*** SOURCE DATA Section Begins ***
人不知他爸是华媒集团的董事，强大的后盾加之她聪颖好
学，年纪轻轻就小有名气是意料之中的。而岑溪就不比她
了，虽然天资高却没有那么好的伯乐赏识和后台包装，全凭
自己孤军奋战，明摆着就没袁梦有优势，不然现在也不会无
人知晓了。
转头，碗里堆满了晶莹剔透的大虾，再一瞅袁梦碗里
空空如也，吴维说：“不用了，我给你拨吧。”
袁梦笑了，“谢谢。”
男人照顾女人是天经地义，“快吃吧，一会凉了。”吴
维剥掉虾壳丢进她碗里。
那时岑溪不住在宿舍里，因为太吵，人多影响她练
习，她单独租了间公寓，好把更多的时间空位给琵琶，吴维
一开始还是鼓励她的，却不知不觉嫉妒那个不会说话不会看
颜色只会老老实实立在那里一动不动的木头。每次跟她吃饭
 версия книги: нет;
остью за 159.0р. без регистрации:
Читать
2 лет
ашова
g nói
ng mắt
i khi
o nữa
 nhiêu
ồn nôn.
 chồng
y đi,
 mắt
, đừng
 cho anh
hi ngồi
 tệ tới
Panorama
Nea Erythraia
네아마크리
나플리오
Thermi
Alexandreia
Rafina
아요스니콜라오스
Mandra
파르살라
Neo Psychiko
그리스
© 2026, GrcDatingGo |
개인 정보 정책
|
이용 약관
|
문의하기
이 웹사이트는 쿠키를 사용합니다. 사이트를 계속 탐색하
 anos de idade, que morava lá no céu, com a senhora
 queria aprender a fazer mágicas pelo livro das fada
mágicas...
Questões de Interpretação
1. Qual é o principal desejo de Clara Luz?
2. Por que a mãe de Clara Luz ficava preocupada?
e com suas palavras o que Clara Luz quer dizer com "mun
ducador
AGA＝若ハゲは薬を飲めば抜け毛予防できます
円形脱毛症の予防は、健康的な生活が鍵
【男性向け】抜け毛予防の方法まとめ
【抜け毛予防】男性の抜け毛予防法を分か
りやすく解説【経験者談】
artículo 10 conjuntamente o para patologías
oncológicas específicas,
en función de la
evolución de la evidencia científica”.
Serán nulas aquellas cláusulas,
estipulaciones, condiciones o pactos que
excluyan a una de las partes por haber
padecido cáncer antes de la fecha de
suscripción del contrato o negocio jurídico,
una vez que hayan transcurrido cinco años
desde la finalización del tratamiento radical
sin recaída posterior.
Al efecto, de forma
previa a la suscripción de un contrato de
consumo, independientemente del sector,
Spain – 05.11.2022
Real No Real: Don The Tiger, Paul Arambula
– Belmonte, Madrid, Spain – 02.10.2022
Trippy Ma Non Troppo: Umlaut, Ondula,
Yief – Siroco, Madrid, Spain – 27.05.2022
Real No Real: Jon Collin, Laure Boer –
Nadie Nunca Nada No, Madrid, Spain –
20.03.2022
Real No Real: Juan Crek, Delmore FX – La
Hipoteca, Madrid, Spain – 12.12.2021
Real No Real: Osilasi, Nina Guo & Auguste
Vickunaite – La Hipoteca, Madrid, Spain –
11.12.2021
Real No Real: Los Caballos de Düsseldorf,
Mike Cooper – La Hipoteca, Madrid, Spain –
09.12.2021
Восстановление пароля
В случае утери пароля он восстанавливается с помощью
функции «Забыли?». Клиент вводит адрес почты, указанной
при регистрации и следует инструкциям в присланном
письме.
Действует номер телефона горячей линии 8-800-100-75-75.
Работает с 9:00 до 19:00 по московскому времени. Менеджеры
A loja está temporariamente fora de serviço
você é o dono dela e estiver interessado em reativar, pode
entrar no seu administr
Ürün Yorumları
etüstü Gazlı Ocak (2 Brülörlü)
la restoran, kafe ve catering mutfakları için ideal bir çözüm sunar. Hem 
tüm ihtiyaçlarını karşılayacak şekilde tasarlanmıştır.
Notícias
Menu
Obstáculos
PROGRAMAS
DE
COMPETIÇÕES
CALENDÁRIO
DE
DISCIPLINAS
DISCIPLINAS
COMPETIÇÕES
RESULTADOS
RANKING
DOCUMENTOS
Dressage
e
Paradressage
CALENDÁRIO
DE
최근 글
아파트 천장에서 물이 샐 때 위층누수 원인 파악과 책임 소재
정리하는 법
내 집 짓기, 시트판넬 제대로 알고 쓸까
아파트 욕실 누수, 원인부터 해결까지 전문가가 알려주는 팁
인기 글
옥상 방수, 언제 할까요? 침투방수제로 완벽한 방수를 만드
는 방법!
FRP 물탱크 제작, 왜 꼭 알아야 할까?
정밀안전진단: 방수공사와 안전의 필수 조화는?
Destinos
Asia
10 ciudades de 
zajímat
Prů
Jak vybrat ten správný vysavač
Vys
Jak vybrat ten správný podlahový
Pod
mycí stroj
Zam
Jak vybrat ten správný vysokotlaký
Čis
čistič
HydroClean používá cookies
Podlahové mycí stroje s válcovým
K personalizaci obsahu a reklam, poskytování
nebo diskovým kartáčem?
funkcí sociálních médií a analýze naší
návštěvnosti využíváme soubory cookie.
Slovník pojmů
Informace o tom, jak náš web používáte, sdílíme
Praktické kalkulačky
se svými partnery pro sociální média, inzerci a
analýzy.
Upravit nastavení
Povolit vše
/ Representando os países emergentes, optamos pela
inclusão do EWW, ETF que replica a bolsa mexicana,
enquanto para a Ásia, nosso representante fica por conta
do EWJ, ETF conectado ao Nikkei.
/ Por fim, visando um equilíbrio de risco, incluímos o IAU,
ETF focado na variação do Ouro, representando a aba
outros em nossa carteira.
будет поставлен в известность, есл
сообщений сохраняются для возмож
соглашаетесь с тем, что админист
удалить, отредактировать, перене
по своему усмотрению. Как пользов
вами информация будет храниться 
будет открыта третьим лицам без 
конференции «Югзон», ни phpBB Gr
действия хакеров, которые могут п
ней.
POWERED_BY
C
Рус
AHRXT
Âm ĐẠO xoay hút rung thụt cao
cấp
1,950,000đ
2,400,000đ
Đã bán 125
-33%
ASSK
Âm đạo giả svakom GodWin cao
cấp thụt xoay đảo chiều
*** SOURCE DATA Section Ends ***
BRIEF
Your reply should consist of all the records, set down exactly.

RESPONSE TO THIS TASK
人不知他爸是华媒集团的董事，强大的后盾加之她聪颖好
学，年纪轻轻就小有名气是意料之中的。而岑溪就不比她
了，虽然天资高却没有那么好的伯乐赏识和后台包装，全凭
自己孤军奋战，明摆着就没袁梦有优势，不然现在也不会无
人知晓了。
转头，碗里堆满了晶莹剔透的大虾，再一瞅袁梦碗里
空空如也，吴维说：“不用了，我给你拨吧。”
袁梦笑了，“谢谢。”
男人照顾女人是天经地义，“快吃吧，一会凉了。”吴
维剥掉虾壳丢进她碗里。
那时岑溪不住在宿舍里，因为太吵，人多影响她练
习，她单独租了间公寓，好把更多的时间空位给琵琶，吴维
一开始还是鼓励她的，却不知不觉嫉妒那个不会说话不会看
颜色只会老老实实立在那里一动不动的木头。每次跟她吃饭
 версия книги: нет;
остью за 159.0р. без регистрации:
Читать
2 лет
ашова
g nói
ng mắt
i khi
o nữa
 nhiêu
ồn nôn.
 chồng
y đi,
 mắt
, đừng
 cho anh
hi ngồi
 tệ tới
Panorama
Nea Erythraia
네아마크리
나플리오
Thermi
Alexandreia
Rafina
아요스니콜라오스
Mandra
파르살라
Neo Psychiko
그리스
© 2026, GrcDatingGo |
개인 정보 정책
|
이용 약관
|
문의하기
이 웹사이트는 쿠키를 사용합니다. 사이트를 계속 탐색하
 anos de idade, que morava lá no céu, com a senhora
 queria aprender a fazer mágicas pelo livro das fada
mágicas...
Questões de Interpretação
1. Qual é o principal desejo de Clara Luz?
2. Por que a mãe de Clara Luz ficava preocupada?
e com suas palavras o que Clara Luz quer dizer com "mun
ducador
AGA＝若ハゲは薬を飲めば抜け毛予防できます
円形脱毛症の予防は、健康的な生活が鍵
【男性向け】抜け毛予防の方法まとめ
【抜け毛予防】男性の抜け毛予防法を分か
りやすく解説【経験者談】
artículo 10 conjuntamente o para patologías
oncológicas específicas,
en función de la
evolución de la evidencia científica”.
Serán nulas aquellas cláusulas,
estipulaciones, condiciones o pactos que
excluyan a una de las partes por haber
padecido cáncer antes de la fecha de
suscripción del contrato o negocio jurídico,
una vez que hayan transcurrido cinco años
desde la finalización del tratamiento radical
sin recaída posterior.
Al efecto, de forma
previa a la suscripción de un contrato de
consumo, independientemente del sector,
Spain – 05.11.2022
Real No Real: Don The Tiger, Paul Arambula
– Belmonte, Madrid, Spain – 02.10.2022
Trippy Ma Non Troppo: Umlaut, Ondula,
Yief – Siroco, Madrid, Spain – 27.05.2022
Real No Real: Jon Collin, Laure Boer –
Nadie Nunca Nada No, Madrid, Spain –
20.03.2022
Real No Real: Juan Crek, Delmore FX – La
Hipoteca, Madrid, Spain – 12.12.2021
Real No Real: Osilasi, Nina Guo & Auguste
Vickunaite – La Hipoteca, Madrid, Spain –
11.12.2021
Real No Real: Los Caballos de Düsseldorf,
Mike Cooper – La Hipoteca, Madrid, Spain –
09.12.2021
Восстановление пароля
В случае утери пароля он восстанавливается с помощью
функции «Забыли?». Клиент вводит адрес почты, указанной
при регистрации и следует инструкциям в присланном
письме.
Действует номер телефона горячей линии 8-800-100-75-75.
Работает с 9:00 до 19:00 по московскому времени. Менеджеры
A loja está temporariamente fora de serviço
você é o dono dela e estiver interessado em reativar, pode
entrar no seu administr
Ürün Yorumları
etüstü Gazlı Ocak (2 Brülörlü)
la restoran, kafe ve catering mutfakları için ideal bir çözüm sunar. Hem 
tüm ihtiyaçlarını karşılayacak şekilde tasarlanmıştır.
Notícias
Menu
Obstáculos
PROGRAMAS
DE
COMPETIÇÕES
CALENDÁRIO
DE
DISCIPLINAS
DISCIPLINAS
COMPETIÇÕES
RESULTADOS
RANKING
DOCUMENTOS
Dressage
e
Paradressage
CALENDÁRIO
DE
최근 글
아파트 천장에서 물이 샐 때 위층누수 원인 파악과 책임 소재
정리하는 법
내 집 짓기, 시트판넬 제대로 알고 쓸까
아파트 욕실 누수, 원인부터 해결까지 전문가가 알려주는 팁
인기 글
옥상 방수, 언제 할까요? 침투방수제로 완벽한 방수를 만드
는 방법!
FRP 물탱크 제작, 왜 꼭 알아야 할까?
정밀안전진단: 방수공사와 안전의 필수 조화는?
Destinos
Asia
10 ciudades de 
zajímat
Prů
Jak vybrat ten správný vysavač
Vys
Jak vybrat ten správný podlahový
Pod
mycí stroj
Zam
Jak vybrat ten správný vysokotlaký
Čis
čistič
HydroClean používá cookies
Podlahové mycí stroje s válcovým
K personalizaci obsahu a reklam, poskytování
nebo diskovým kartáčem?
funkcí sociálních médií a analýze naší
návštěvnosti využíváme soubory cookie.
Slovník pojmů
Informace o tom, jak náš web používáte, sdílíme
Praktické kalkulačky
se svými partnery pro sociální média, inzerci a
analýzy.
Upravit nastavení
Povolit vše
/ Representando os países emergentes, optamos pela
inclusão do EWW, ETF que replica a bolsa mexicana,
enquanto para a Ásia, nosso representante fica por conta
do EWJ, ETF conectado ao Nikkei.
/ Por fim, visando um equilíbrio de risco, incluímos o IAU,
ETF focado na variação do Ouro, representando a aba
outros em nossa carteira.
будет поставлен в известность, есл
сообщений сохраняются для возмож
соглашаетесь с тем, что админист
удалить, отредактировать, перене
по своему усмотрению. Как пользов
вами информация будет храниться 
будет открыта третьим лицам без 
конференции «Югзон», ни phpBB Gr
действия хакеров, которые могут п
ней.
POWERED_BY
C
Рус
AHRXT
Âm ĐẠO xoay hút rung thụt cao
cấp
1,950,000đ
2,400,000đ
Đã bán 125
-33%
ASSK
Âm đạo giả svakom GodWin cao
cấp thụt xoay đảo chiều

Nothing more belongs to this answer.